ClickHouse stores data in parts (sorted chunks). Over time, background merges combine smaller parts into larger ones. With per-namespace retention, we had to keep namespaces with varying lifetimes in the same table. To drop old data per namespace, we started using partitions based on a virtual column that combined namespace and day. This created many micro-partitions, each with only one or a few namespaces. The merge logic, however, assumed that parts could be merged freely as long as they belonged to adjacent partitions. Because our virtual partition scheme caused many non-adjacent partitions, merges became extremely selective—and consequently much slower.
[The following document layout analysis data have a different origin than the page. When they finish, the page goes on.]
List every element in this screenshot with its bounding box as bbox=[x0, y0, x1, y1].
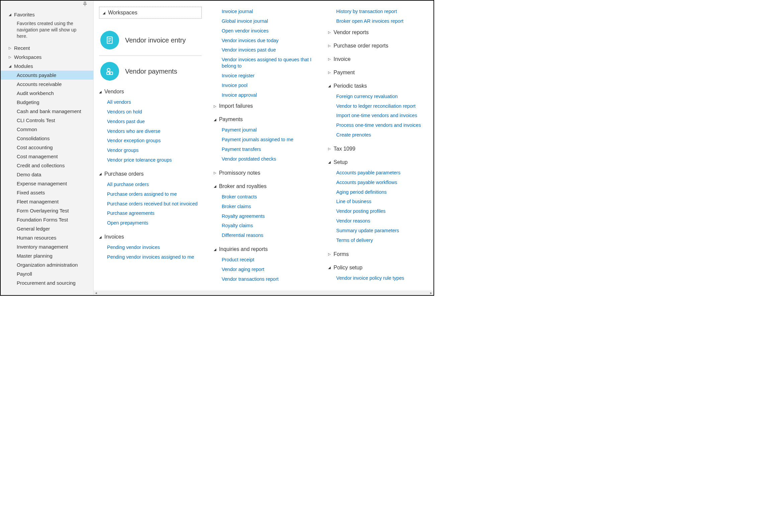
nav-link[interactable]: History by transaction report bbox=[336, 7, 431, 16]
module-item[interactable]: Payroll bbox=[1, 269, 93, 278]
group-header[interactable]: ▷Import failures bbox=[214, 102, 316, 110]
nav-link[interactable]: Royalty claims bbox=[222, 221, 316, 231]
module-item[interactable]: Budgeting bbox=[1, 98, 93, 107]
module-item[interactable]: Inventory management bbox=[1, 242, 93, 251]
nav-modules[interactable]: ◢Modules bbox=[1, 61, 93, 70]
nav-link[interactable]: Differential reasons bbox=[222, 231, 316, 240]
group-header[interactable]: ◢Purchase orders bbox=[99, 170, 202, 178]
nav-link[interactable]: Vendor aging report bbox=[222, 265, 316, 274]
scroll-left-button[interactable]: ◄ bbox=[94, 290, 98, 295]
module-item[interactable]: Consolidations bbox=[1, 134, 93, 143]
nav-link[interactable]: Accounts payable parameters bbox=[336, 168, 431, 178]
nav-link[interactable]: Pending vendor invoices bbox=[107, 243, 202, 252]
nav-link[interactable]: Line of business bbox=[336, 197, 431, 206]
nav-link[interactable]: Accounts payable workflows bbox=[336, 178, 431, 187]
group-header[interactable]: ▷Invoice bbox=[328, 55, 431, 63]
nav-link[interactable]: Invoice register bbox=[222, 71, 316, 81]
group-header[interactable]: ▷Payment bbox=[328, 68, 431, 77]
nav-link[interactable]: Import one-time vendors and invoices bbox=[336, 111, 431, 120]
module-item[interactable]: Expense management bbox=[1, 179, 93, 188]
nav-link[interactable]: Create prenotes bbox=[336, 130, 431, 140]
nav-link[interactable]: Vendor price tolerance groups bbox=[107, 155, 202, 165]
nav-link[interactable]: Vendor postdated checks bbox=[222, 154, 316, 164]
module-item[interactable]: Accounts receivable bbox=[1, 80, 93, 89]
nav-link[interactable]: Purchase agreements bbox=[107, 208, 202, 218]
group-header[interactable]: ▷Vendor reports bbox=[328, 28, 431, 37]
group-header[interactable]: ◢Setup bbox=[328, 158, 431, 166]
workspace-tile[interactable]: Vendor invoice entry bbox=[99, 26, 202, 54]
nav-link[interactable]: Vendor reasons bbox=[336, 216, 431, 226]
nav-link[interactable]: Product receipt bbox=[222, 255, 316, 265]
group-header[interactable]: ▷Promissory notes bbox=[214, 168, 316, 177]
nav-link[interactable]: Process one-time vendors and invoices bbox=[336, 120, 431, 130]
scroll-track[interactable] bbox=[98, 290, 429, 295]
nav-link[interactable]: Aging period definitions bbox=[336, 187, 431, 197]
nav-link[interactable]: All vendors bbox=[107, 97, 202, 107]
module-item[interactable]: Accounts payable bbox=[1, 70, 93, 80]
nav-link[interactable]: Pending vendor invoices assigned to me bbox=[107, 252, 202, 262]
nav-link[interactable]: Vendors past due bbox=[107, 117, 202, 127]
nav-link[interactable]: Terms of delivery bbox=[336, 236, 431, 245]
module-item[interactable]: Cost management bbox=[1, 152, 93, 161]
workspaces-header[interactable]: ◢Workspaces bbox=[103, 8, 198, 17]
nav-link[interactable]: Vendor invoices past due bbox=[222, 45, 316, 55]
module-item[interactable]: Cash and bank management bbox=[1, 107, 93, 116]
nav-link[interactable]: Vendor invoice policy rule types bbox=[336, 273, 431, 283]
group-header[interactable]: ◢Policy setup bbox=[328, 263, 431, 272]
module-item[interactable]: Form Overlayering Test bbox=[1, 206, 93, 215]
module-item[interactable]: Human resources bbox=[1, 233, 93, 242]
module-item[interactable]: Audit workbench bbox=[1, 89, 93, 98]
group-header[interactable]: ◢Inquiries and reports bbox=[214, 245, 316, 254]
workspace-tile[interactable]: Vendor payments bbox=[99, 57, 202, 85]
nav-link[interactable]: Vendor exception groups bbox=[107, 136, 202, 146]
nav-link[interactable]: Vendors who are diverse bbox=[107, 127, 202, 136]
module-item[interactable]: Procurement and sourcing bbox=[1, 278, 93, 287]
scroll-right-button[interactable]: ► bbox=[429, 290, 434, 295]
module-item[interactable]: CLI Controls Test bbox=[1, 116, 93, 125]
module-item[interactable]: Fixed assets bbox=[1, 188, 93, 197]
nav-link[interactable]: Vendor invoices due today bbox=[222, 36, 316, 46]
horizontal-scrollbar[interactable]: ◄ ► bbox=[94, 290, 434, 295]
module-item[interactable]: Demo data bbox=[1, 170, 93, 179]
nav-link[interactable]: Vendor invoices assigned to queues that … bbox=[222, 55, 316, 71]
module-item[interactable]: Cost accounting bbox=[1, 143, 93, 152]
group-header[interactable]: ◢Broker and royalties bbox=[214, 182, 316, 191]
group-header[interactable]: ◢Periodic tasks bbox=[328, 82, 431, 90]
nav-link[interactable]: Payment journal bbox=[222, 125, 316, 135]
nav-workspaces[interactable]: ▷Workspaces bbox=[1, 53, 93, 61]
nav-link[interactable]: Payment journals assigned to me bbox=[222, 135, 316, 145]
nav-link[interactable]: Foreign currency revaluation bbox=[336, 92, 431, 101]
nav-link[interactable]: Vendor transactions report bbox=[222, 274, 316, 284]
module-item[interactable]: Master planning bbox=[1, 251, 93, 260]
nav-link[interactable]: Invoice journal bbox=[222, 7, 316, 16]
nav-link[interactable]: Vendor posting profiles bbox=[336, 206, 431, 216]
module-item[interactable]: Fleet management bbox=[1, 197, 93, 206]
module-item[interactable]: General ledger bbox=[1, 224, 93, 233]
nav-link[interactable]: Invoice pool bbox=[222, 81, 316, 90]
nav-link[interactable]: Broker claims bbox=[222, 202, 316, 211]
module-item[interactable]: Organization administration bbox=[1, 260, 93, 269]
module-item[interactable]: Common bbox=[1, 125, 93, 134]
nav-favorites[interactable]: ◢Favorites bbox=[1, 10, 93, 19]
navigation-pane[interactable]: ◢Favorites Favorites created using the n… bbox=[1, 1, 94, 295]
nav-link[interactable]: All purchase orders bbox=[107, 180, 202, 189]
group-header[interactable]: ◢Payments bbox=[214, 115, 316, 124]
nav-link[interactable]: Purchase orders received but not invoice… bbox=[107, 199, 202, 209]
nav-link[interactable]: Open prepayments bbox=[107, 218, 202, 228]
nav-link[interactable]: Invoice approval bbox=[222, 90, 316, 100]
nav-link[interactable]: Vendor groups bbox=[107, 146, 202, 155]
nav-link[interactable]: Royalty agreements bbox=[222, 211, 316, 221]
module-item[interactable]: Foundation Forms Test bbox=[1, 215, 93, 224]
group-header[interactable]: ▷Purchase order reports bbox=[328, 42, 431, 50]
nav-link[interactable]: Vendor to ledger reconciliation report bbox=[336, 101, 431, 111]
nav-recent[interactable]: ▷Recent bbox=[1, 44, 93, 53]
group-header[interactable]: ◢Invoices bbox=[99, 233, 202, 241]
nav-link[interactable]: Payment transfers bbox=[222, 145, 316, 154]
nav-link[interactable]: Broker open AR invoices report bbox=[336, 16, 431, 26]
nav-link[interactable]: Open vendor invoices bbox=[222, 26, 316, 36]
nav-link[interactable]: Purchase orders assigned to me bbox=[107, 189, 202, 199]
group-header[interactable]: ▷Forms bbox=[328, 250, 431, 259]
nav-link[interactable]: Summary update parameters bbox=[336, 226, 431, 236]
nav-link[interactable]: Broker contracts bbox=[222, 192, 316, 202]
pin-icon[interactable] bbox=[83, 2, 87, 7]
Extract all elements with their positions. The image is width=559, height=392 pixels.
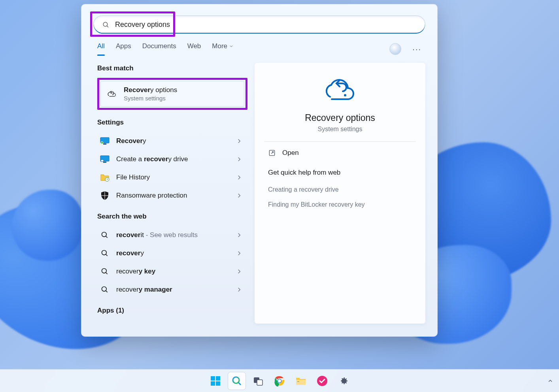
- result-web-recoverit[interactable]: recoverit - See web results: [97, 226, 247, 244]
- recovery-icon: [106, 89, 117, 99]
- result-label: Create a recovery drive: [116, 155, 229, 163]
- search-panel: All Apps Documents Web More ··· Best mat…: [81, 4, 438, 337]
- svg-rect-31: [297, 381, 299, 382]
- taskbar-explorer-button[interactable]: [292, 372, 310, 390]
- wallpaper-shape: [12, 190, 83, 261]
- svg-point-11: [102, 251, 107, 255]
- svg-point-15: [102, 287, 107, 292]
- taskbar-app-button[interactable]: [313, 372, 331, 390]
- result-subtitle: System settings: [124, 95, 238, 102]
- annotation-highlight-bestmatch: Recovery options System settings: [97, 78, 247, 110]
- svg-rect-22: [216, 381, 220, 386]
- detail-pane: Recovery options System settings Open Ge…: [255, 63, 425, 324]
- svg-point-9: [102, 232, 107, 237]
- result-bestmatch[interactable]: Recovery options System settings: [100, 81, 244, 107]
- svg-rect-20: [216, 376, 220, 381]
- open-label: Open: [282, 149, 299, 157]
- svg-point-23: [233, 377, 239, 383]
- filter-tab-more[interactable]: More: [212, 42, 234, 56]
- search-icon: [100, 285, 110, 295]
- svg-line-10: [106, 236, 108, 238]
- web-help-link[interactable]: Creating a recovery drive: [255, 182, 425, 197]
- taskbar: [0, 369, 559, 392]
- search-icon: [102, 21, 110, 28]
- svg-rect-30: [296, 380, 306, 385]
- taskbar-settings-button[interactable]: [335, 372, 352, 390]
- web-help-link[interactable]: Finding my BitLocker recovery key: [255, 197, 425, 212]
- section-heading-folders: Folders (1+): [97, 322, 247, 324]
- svg-rect-3: [103, 143, 106, 145]
- monitor-tool-icon: [100, 154, 110, 164]
- svg-line-12: [106, 254, 108, 256]
- chevron-right-icon: [236, 232, 243, 239]
- svg-rect-7: [101, 160, 104, 162]
- chevron-right-icon: [236, 286, 243, 293]
- search-input[interactable]: [115, 21, 416, 29]
- taskbar-chrome-button[interactable]: [271, 372, 288, 390]
- svg-rect-26: [257, 380, 263, 385]
- monitor-icon: [100, 136, 110, 146]
- svg-point-0: [103, 22, 108, 26]
- chevron-down-icon: [229, 44, 234, 49]
- system-tray[interactable]: [547, 378, 553, 384]
- detail-title: Recovery options: [255, 113, 425, 123]
- taskbar-taskview-button[interactable]: [249, 372, 267, 390]
- search-bar[interactable]: [93, 15, 425, 34]
- result-label: recovery key: [116, 268, 229, 275]
- result-label: File History: [116, 173, 229, 181]
- svg-point-13: [102, 269, 107, 273]
- svg-rect-21: [211, 381, 215, 386]
- folder-clock-icon: [100, 172, 110, 183]
- result-web-recovery[interactable]: recovery: [97, 244, 247, 262]
- result-label: recoverit - See web results: [116, 231, 229, 239]
- svg-rect-19: [211, 376, 215, 381]
- shield-icon: [100, 190, 110, 201]
- filter-tab-all[interactable]: All: [97, 42, 105, 56]
- svg-line-1: [107, 26, 108, 27]
- result-label: recovery manager: [116, 286, 229, 294]
- open-icon: [268, 149, 276, 157]
- filter-tab-documents[interactable]: Documents: [142, 42, 176, 56]
- chevron-right-icon: [236, 250, 243, 257]
- result-title: Recovery options: [124, 86, 238, 94]
- svg-point-4: [101, 141, 103, 144]
- detail-subtitle: System settings: [255, 126, 425, 133]
- result-web-recovery-key[interactable]: recovery key: [97, 262, 247, 281]
- result-settings-ransomware[interactable]: Ransomware protection: [97, 187, 247, 205]
- chevron-right-icon: [236, 174, 243, 181]
- result-label: Recovery: [116, 137, 229, 145]
- detail-icon: [255, 74, 425, 105]
- filter-tabs: All Apps Documents Web More ···: [97, 42, 421, 56]
- taskbar-search-button[interactable]: [228, 372, 246, 390]
- results-list: Best match Recovery options System setti…: [97, 63, 247, 324]
- result-settings-create-recovery-drive[interactable]: Create a recovery drive: [97, 150, 247, 168]
- search-icon: [100, 230, 110, 240]
- chevron-right-icon: [236, 268, 243, 275]
- svg-point-29: [278, 379, 281, 383]
- web-help-heading: Get quick help from web: [255, 164, 425, 182]
- section-heading-apps: Apps (1): [97, 307, 247, 315]
- section-heading-settings: Settings: [97, 119, 247, 126]
- filter-tab-web[interactable]: Web: [187, 42, 201, 56]
- search-icon: [100, 248, 110, 258]
- result-label: recovery: [116, 249, 229, 257]
- result-settings-recovery[interactable]: Recovery: [97, 132, 247, 150]
- result-web-recovery-manager[interactable]: recovery manager: [97, 281, 247, 299]
- svg-line-14: [106, 273, 108, 274]
- result-label: Ransomware protection: [116, 192, 229, 200]
- open-button[interactable]: Open: [255, 142, 425, 164]
- result-settings-file-history[interactable]: File History: [97, 168, 247, 187]
- svg-point-17: [344, 94, 346, 96]
- search-icon: [100, 266, 110, 277]
- svg-line-16: [106, 291, 108, 292]
- chevron-right-icon: [236, 156, 243, 163]
- filter-tab-apps[interactable]: Apps: [116, 42, 131, 56]
- chevron-up-icon[interactable]: [547, 378, 553, 384]
- section-heading-web: Search the web: [97, 213, 247, 220]
- user-avatar[interactable]: [389, 43, 401, 55]
- section-heading-bestmatch: Best match: [97, 64, 247, 72]
- more-options-button[interactable]: ···: [412, 45, 421, 54]
- taskbar-start-button[interactable]: [207, 372, 224, 390]
- chevron-right-icon: [236, 138, 243, 145]
- chevron-right-icon: [236, 192, 243, 199]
Uncovering a Hidden ClickHouse Bottleneck: A Guide to Diagnosing and Fixing Slow Aggregation Pipelines
Source: blog.cloudflare.com

The hidden bottleneck was read amplification during merges. Even though query-time reads were fine, each merge had to re-read and sort a huge number of tiny parts, causing a dramatic increase in total bytes read from disk over the course of a day. This slowdown cascaded into the aggregation jobs, which depend on up-to-date merged parts for efficient scanning.

4. Apply the Three Patches

We developed three patches to resolve the issue without changing the retention model:

  1. Optimize Merge Selectivity – Modify the merge algorithm to merge parts that share the same namespace even if the partition key differs. This reduced the number of tiny parts and cut merge overhead significantly.
  2. Parallel Merge Workers – Increase the number of background merge threads per partition range, allowing merges to run concurrently rather than sequentially.
  3. Adaptive Memory Budget for Merges – Allow merges to use more memory when the system is idle, speeding up the sorting phase.

After deploying these patches, merge write amplification dropped by 40%, and the aggregation jobs returned to their normal completion times.

Common Mistakes

  • Ignoring merge performance – Many operators focus on query-time metrics (rows scanned, I/O) and forget that background merges can become the bottleneck. Always monitor system.merges and system.part_log for merge latency and bytes processed.
  • Assuming partitioning fixes all retention problems – Relying on partition-level retention for per-namespace data can create a partition explosion. Validate your partition scheme with the expected number of namespaces and retention periods.
  • Not simulating the workload – Before deploying a new retention strategy, run a load test that mimics production merge patterns. Use SYSTEM START MERGES and SYSTEM STOP MERGES to observe merge behavior in isolation.
  • Overlooking the primary key – Even if the primary key is optimal for queries, it may cause merge inefficiencies if the sort order doesn’t align well with partition boundaries.

Summary

A seemingly healthy ClickHouse pipeline can hide a debilitating bottleneck in its merge engine. When per-namespace retention forced us into a virtual partition scheme, merges became selective and slow, causing daily aggregation jobs to stall. The fix required understanding ClickHouse’s merge internals and applying three targeted patches. This guide showed you how to diagnose such issues by looking beyond obvious metrics, and gave you concrete steps to prevent them in your own environment. Always profile merges as part of your performance baseline, and test new partition or retention strategies before going live.